Mercenary
The parachute on your back
Delivers you to solid earth
Thousands of feet below.
Soon you'll be on the drop zone
Listening to the aircraft's hum fade,
Your heart threshing in your chest.
Subdued jump wings on your chest,
And sixty-five pounds in the pack on your back
Fill you with pride, but the war makes it fade.
You enter a scene anywhere on earth
Where economies meet in a combat zone.
Effortlessly, hawks swoop on prey below.
Teams fire and maneuver in the valley below.
Gaining ground by crawling on your chest,
You cross the demilitarized zone,
Take your stand, and don't turn back.
Plant your flag on this plot of earth
As the enemy's aggressiveness begins to fade.
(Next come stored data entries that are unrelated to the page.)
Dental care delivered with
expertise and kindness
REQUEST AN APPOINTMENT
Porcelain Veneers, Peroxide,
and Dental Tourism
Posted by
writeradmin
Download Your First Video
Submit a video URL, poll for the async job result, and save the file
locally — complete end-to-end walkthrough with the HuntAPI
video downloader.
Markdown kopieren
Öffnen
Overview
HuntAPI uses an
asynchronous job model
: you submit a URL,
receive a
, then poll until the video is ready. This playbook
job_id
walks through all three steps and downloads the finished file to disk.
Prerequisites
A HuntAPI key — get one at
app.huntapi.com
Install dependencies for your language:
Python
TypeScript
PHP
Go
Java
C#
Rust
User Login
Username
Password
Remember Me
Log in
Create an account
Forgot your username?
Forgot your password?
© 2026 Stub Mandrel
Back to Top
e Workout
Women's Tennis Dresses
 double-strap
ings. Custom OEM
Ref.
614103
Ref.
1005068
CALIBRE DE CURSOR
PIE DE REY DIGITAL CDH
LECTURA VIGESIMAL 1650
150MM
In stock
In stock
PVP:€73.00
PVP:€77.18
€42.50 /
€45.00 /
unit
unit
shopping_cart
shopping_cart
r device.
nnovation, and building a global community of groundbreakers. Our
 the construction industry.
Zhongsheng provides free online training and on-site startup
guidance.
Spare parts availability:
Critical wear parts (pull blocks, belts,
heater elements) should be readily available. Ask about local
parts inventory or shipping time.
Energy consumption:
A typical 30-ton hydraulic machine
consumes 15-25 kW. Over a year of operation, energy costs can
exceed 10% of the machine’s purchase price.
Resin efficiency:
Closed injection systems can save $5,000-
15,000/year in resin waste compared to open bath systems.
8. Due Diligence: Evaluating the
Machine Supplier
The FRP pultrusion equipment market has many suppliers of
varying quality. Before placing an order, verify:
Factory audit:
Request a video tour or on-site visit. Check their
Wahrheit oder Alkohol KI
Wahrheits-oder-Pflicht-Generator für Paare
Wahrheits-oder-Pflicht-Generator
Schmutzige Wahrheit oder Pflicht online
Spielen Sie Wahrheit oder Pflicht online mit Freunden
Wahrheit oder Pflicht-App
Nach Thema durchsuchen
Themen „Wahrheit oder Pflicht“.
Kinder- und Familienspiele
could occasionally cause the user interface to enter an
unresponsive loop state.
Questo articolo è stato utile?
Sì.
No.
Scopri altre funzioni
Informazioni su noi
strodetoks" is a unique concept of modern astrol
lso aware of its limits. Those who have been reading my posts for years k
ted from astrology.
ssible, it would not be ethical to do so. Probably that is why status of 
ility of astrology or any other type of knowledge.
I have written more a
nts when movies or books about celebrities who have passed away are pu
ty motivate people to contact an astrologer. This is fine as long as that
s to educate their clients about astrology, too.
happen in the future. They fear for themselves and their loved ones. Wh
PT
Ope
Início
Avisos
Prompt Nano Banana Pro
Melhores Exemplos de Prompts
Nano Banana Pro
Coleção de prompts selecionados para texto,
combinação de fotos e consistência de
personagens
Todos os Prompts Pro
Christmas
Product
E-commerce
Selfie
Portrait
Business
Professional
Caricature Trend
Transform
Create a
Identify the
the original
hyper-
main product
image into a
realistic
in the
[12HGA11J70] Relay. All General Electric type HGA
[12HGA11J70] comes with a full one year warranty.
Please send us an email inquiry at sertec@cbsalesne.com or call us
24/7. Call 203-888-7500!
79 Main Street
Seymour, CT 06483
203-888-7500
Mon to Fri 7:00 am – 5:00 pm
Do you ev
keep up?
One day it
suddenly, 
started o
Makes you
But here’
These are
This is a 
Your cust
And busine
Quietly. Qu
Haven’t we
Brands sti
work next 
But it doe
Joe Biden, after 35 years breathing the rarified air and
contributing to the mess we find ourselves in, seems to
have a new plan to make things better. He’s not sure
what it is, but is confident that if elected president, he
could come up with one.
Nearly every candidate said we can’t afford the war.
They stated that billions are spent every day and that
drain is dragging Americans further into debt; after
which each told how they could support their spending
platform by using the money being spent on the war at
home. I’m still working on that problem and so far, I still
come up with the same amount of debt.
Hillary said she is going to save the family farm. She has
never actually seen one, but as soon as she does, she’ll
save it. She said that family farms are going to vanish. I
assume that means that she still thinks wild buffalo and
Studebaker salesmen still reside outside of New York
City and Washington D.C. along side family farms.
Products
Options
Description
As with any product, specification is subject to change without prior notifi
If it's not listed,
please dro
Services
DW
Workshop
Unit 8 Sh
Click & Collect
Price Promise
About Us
The blast of artillery will echo and fade.
You scuttle to bunkers and sprawl below
Parapets of sandbags filled with earth.
You remove the bandoleer across your chest
And prepare for the attack. "They're back,"
You say. "After they cross that buffer zone,
They'll try to reach the Frigid Zone."
The tracers dance and fade
As you spot a target. The enemy fires back.
Blood flows from below
The jump wings on your chest.
Your nostrils seize the scent of earth.
You are consumed by the earth
And enter yet another zone
Where the pain in your chest
Will reach a peak, then fade.
No further down than six-feet-below
Destiny wills you lay back.
The fresh earth-scent will not fade.
There is no combat zone this far below,
No more pain in your chest or weight on your back.
by Valentin Martinez
... who is a teacher of English as a Second Language and of
bilingual/bicultural creative writing at the University of the
Americas. Some of his poems, stories, and articles have been
published in newspapers and newsletters, and he has a novel in
progress.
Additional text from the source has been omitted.